1. For example, see Transformative Works and Cultures special issues on queer female fandom (no. 24, 2017) and on fans and fandoms of color in (no. 29, 2019); Ellcessor (2018) explores fans and disabilities, and Geraghty (2018) examines fans and socioeconomic class.

2. Lamerichs (2018) explores the role of nonhumans in fandom through a different lens than mine here. Speculating on the future of fandom, she focuses on disruptive technologies such as artificial intelligence, robotics, and big data. Her forecast predicts two essential aspects of future fandom: "we will share participatory culture with nonhuman entities; we will celebrate creative products created by nonhuman entities" (¶ 2.4).

3. After the dispute began, the US Copyright Office added "a photograph taken by a monkey" as an item that cannot be copyrighted (neither can artwork by elephants; Slotkin 2017).

4. The sociological imagination is a classic concept developed in the late 1950s referring to the ability to see links between individual circumstances and larger social structures. Human-animal studies is devoted to examining, understanding, and evaluating the relationships between humans and other animals (Wilkie 2015, 326).

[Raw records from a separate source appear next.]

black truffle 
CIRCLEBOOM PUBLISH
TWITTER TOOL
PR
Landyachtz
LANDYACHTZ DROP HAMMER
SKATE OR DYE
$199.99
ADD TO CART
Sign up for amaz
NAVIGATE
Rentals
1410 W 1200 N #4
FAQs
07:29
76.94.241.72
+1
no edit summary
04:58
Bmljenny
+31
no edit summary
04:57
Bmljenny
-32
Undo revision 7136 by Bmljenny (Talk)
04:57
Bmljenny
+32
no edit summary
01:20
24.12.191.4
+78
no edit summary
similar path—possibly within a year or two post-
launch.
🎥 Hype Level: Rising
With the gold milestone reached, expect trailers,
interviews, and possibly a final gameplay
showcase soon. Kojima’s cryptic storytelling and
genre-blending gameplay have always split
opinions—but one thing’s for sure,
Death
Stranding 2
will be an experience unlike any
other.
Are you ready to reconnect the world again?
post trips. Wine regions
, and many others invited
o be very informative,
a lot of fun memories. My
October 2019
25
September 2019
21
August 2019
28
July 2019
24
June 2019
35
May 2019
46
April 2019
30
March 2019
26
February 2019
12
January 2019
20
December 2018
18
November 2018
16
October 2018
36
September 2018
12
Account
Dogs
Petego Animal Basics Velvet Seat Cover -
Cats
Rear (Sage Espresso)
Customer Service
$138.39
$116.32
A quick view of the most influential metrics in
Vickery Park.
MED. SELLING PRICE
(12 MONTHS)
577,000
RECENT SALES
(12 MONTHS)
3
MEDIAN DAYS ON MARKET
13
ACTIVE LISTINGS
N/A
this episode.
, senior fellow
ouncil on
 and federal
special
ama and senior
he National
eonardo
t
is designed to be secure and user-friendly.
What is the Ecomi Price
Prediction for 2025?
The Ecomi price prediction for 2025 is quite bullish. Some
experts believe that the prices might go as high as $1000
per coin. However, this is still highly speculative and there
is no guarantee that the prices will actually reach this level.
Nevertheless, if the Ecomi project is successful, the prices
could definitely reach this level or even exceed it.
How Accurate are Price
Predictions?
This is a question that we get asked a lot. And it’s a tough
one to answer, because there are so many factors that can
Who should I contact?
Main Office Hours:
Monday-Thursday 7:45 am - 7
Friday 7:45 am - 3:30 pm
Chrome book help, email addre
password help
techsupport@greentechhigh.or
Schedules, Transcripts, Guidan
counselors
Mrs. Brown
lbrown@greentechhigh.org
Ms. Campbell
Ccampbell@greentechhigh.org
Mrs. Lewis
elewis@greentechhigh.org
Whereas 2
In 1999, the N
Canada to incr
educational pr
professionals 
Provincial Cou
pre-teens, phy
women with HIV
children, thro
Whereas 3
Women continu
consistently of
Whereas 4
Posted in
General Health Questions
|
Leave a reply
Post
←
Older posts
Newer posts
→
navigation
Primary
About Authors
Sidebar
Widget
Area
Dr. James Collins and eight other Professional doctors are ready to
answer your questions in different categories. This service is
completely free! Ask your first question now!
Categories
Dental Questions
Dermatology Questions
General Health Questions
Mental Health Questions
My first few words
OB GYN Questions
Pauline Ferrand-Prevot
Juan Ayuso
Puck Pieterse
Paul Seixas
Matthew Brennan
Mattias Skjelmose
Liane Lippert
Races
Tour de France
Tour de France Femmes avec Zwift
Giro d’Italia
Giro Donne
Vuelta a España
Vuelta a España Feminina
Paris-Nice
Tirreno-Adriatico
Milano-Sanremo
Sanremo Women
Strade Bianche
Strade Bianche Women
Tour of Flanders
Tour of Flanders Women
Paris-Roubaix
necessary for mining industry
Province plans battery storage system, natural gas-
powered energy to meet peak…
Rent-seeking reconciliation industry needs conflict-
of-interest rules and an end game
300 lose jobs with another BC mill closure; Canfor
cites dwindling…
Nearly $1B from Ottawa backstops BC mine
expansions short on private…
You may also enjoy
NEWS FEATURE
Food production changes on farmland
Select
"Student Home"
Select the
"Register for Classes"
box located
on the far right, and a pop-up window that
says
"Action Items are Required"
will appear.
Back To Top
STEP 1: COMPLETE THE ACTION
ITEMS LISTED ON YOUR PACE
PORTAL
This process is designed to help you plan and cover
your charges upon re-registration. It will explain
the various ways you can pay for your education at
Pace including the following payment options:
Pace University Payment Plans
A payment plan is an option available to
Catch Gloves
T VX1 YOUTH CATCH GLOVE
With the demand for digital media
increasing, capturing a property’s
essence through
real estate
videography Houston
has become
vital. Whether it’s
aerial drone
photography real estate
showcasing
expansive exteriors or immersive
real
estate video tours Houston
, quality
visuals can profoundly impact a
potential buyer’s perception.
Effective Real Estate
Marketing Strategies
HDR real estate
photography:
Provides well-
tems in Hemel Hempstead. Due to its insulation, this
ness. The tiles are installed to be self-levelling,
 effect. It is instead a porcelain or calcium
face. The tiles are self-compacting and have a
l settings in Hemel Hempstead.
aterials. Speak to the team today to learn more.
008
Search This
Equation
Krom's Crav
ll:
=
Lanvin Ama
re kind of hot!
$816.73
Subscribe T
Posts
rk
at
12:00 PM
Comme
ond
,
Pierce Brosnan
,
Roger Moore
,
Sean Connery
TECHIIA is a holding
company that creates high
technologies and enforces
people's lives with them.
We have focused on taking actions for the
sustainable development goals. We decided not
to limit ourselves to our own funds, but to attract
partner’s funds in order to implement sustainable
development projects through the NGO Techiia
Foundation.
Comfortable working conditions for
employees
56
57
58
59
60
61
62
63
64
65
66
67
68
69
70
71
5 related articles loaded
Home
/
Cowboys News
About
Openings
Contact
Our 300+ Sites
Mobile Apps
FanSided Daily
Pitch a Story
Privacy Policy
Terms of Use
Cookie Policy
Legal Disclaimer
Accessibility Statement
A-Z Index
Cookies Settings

5. For an illustrated chronology of furry fandom see Patten (2012); for full-length discussion of the origins and development of the fandom in the United States, see Strike (2017).

6. According to their website, "Furscience is the public face of the International Anthropomorphic Research Project (IARP), a multidisciplinary team of scientists studying the furry fandom. Asking psychological, anthropological, and sociological questions, our team examines furry culture to help both furries and non-furries better understand the furry community" (

7. Strike (2017) elaborates as follows: "And there's a lot more reasons why furs identify with animals on a deeper level: a growing awareness of how a ravaged environment threatens everyone […] and a way to distance ourselves from the humans who seem intent on destroying the planet; a sense of kinship with the natural world springing from alternative spiritual beliefs; and scientific research revealing animals are far more intelligent—and genetically linked to us far more closely—than we had previously imagined" (12).

8. Explains biologist Mark Bekoff (2007), primary emotions are inborn and require no conscious thought. In contrast, "Secondary emotions are not automatic: they are processed in the brain, and the individual thinks about them and considers what to do about them" (8).

9. For arguments supporting the self-awareness of nonhumans see Patterson and Gordon (1993), DeGrazia (2005), Bekoff (2007), Irvine (2007), and Morris, Doe, and Godsell (2008).

10. Intriguingly, this research further suggests that "exposure to current cultural phenomena (e.g. social media, a culture of egotism) or broader generational/cultural changes in humans" might also affect dogs, implying that as human fandom changes so too might canine fandom (Chopik and Weaver 2019, 24).